CONCLUSIONS: Laboratory markers of immune suppression can be used to predict secondary infection. Lymphopenia is an independent risk factor in immunocompromised and immunocompetent patients for secondary infection.
摘要:
目的:脓毒症在全球范围内引起显著的发病率和死亡率。无法清除感染和继发感染是严重脓毒症的已知并发症,并可能导致恶化的结果。我们试图描述这些并发症的危险因素。

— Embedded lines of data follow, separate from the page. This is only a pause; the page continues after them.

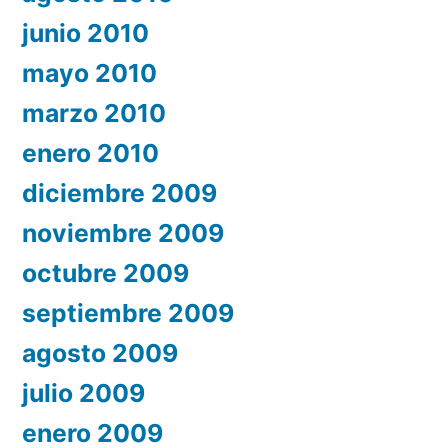
junio 2010
mayo 2010
marzo 2010
enero 2010
diciembre 2009
noviembre 2009
octubre 2009
septiembre 2009
agosto 2009
julio 2009
enero 2009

方法:我们对401名受试者的临床数据进行了二次分析。我们检查了与长期感染相关的因素,定义为从初始识别起持续识别7天或更长时间的感染,和继发感染,定义为在出现后≥3天发现的新感染。进行多变量调整以检查免疫抑制的实验室标志物,分别对免疫功能低下和免疫功能正常的受试者进行分析。
结果:疾病严重程度,免疫受损状态,侵入性程序,感染部位与继发感染和/或长期感染有关。持续性淋巴细胞减少症,定义为在前五天内两次绝对淋巴细胞计数(ALC)<1000个细胞/μL,和持续性中性粒细胞减少症,定义为中性粒细胞绝对计数(ANC)在前五天内两次<1000个细胞/µL,与继发和长期感染有关。在多变量分析中调整后,在免疫功能低下的受试者(aOR=14.19,95%CI[2.69,262.22]和免疫功能正常的受试者(aOR=2.09,95%CI[1.03,4.17])中,持续性淋巴细胞减少仍然与继发感染相关.在免疫功能低下的受试者中,持续的中性粒细胞减少与继发感染独立相关(aOR=5.34,95%CI[1.92,15.84])。继发和长期感染与较差的结果相关,包括死亡。
结论:免疫抑制的实验室标志物可用于预测继发感染。淋巴细胞减少是免疫功能低下和免疫功能正常患者继发感染的独立危险因素。
方法:我们对401名受试者的临床数据进行了二次分析。我们检查了与长期感染相关的因素,定义为从初始识别起持续识别7天或更长时间的感染,和继发感染,定义为在出现后≥3天发现的新感染。进行多变量调整以检查免疫抑制的实验室标志物,分别对免疫功能低下和免疫功能正常的受试者进行分析。
结果:疾病严重程度,免疫受损状态,侵入性程序,感染部位与继发感染和/或长期感染有关。持续性淋巴细胞减少症,定义为在前五天内两次绝对淋巴细胞计数(ALC)<1000个细胞/μL,和持续性中性粒细胞减少症,定义为中性粒细胞绝对计数(ANC)在前五天内两次<1000个细胞/µL,与继发和长期感染有关。在多变量分析中调整后,在免疫功能低下的受试者(aOR=14.19,95%CI[2.69,262.22]和免疫功能正常的受试者(aOR=2.09,95%CI[1.03,4.17])中,持续性淋巴细胞减少仍然与继发感染相关.在免疫功能低下的受试者中,持续的中性粒细胞减少与继发感染独立相关(aOR=5.34,95%CI[1.92,15.84])。继发和长期感染与较差的结果相关,包括死亡。
结论:免疫抑制的实验室标志物可用于预测继发感染。淋巴细胞减少是免疫功能低下和免疫功能正常患者继发感染的独立危险因素。